9/10
Those Wild Oats
30 June 2007
Home From The Hill though it is located in Texas has the look and feel of those southern stories made so popular back in the day by William Faulkner and Tennessee Williams. This is not the Texas of say Giant, this is East Texas which bares quite a lot of resemblance to the delta country of Louisiana and Mississippi. And Robert Mitchum's Wade Hunnicutt is not quite the same kind of local patriarch as Rock Hudson's Bick Benedict.

Whatever else Bick Benedict was he was certainly loyal to Elizabeth Taylor. Whereas Robert Mitchum's been absolutely notorious for sowing his wild oats around the whole region. Eleanor Parker stays married to him, more for the sake of propriety than anything else, and for their son George Hamilton.

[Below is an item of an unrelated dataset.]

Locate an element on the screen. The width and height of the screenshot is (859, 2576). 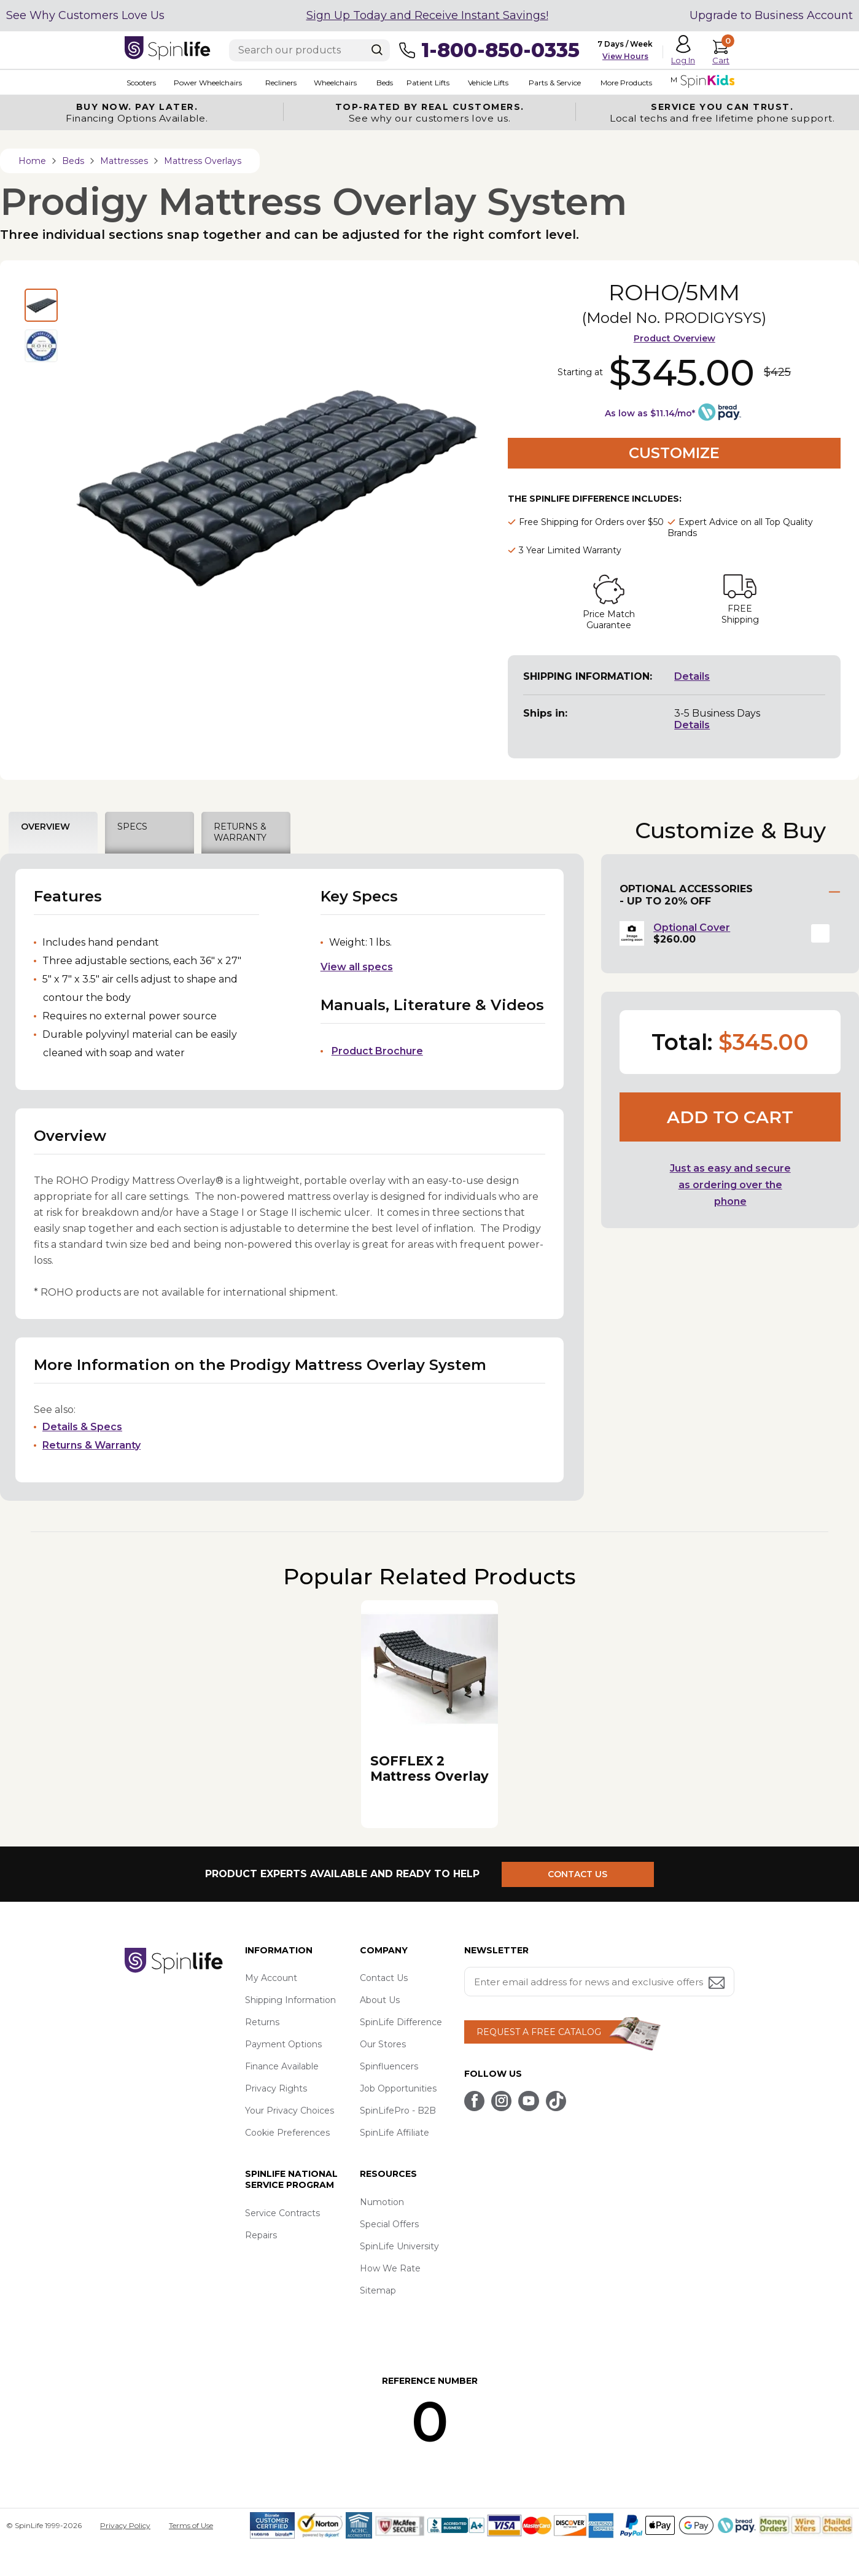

Some of Mitchum's good old boy drinking buddies like Guinn Williams and Denver Pyle send young Hamilton on that southern tradition, a futile snipe hunt. That little prank actually sets the whole plot of the film into gear. It's supposed to be women who gossip, but these good old boys also with some of their locker room gossip that Everette Sloane overhears that sets the climax of the film going.

Robert Mitchum is cast in one of his best roles and it's ironic that he was a second choice for Clark Gable. I doubt that Gable could have done better with this part. The always dependable Eleanor Parker matches Mitchum all the way with her performance as the suppressed wife.

George Hamilton and George Peppard got very good roles in Home from the Hill in the salad days of their respective careers.

Though Home from the Hill does veer into soap opera it's held together primarily by director Vincent Minnelli and by a great cast he assembled.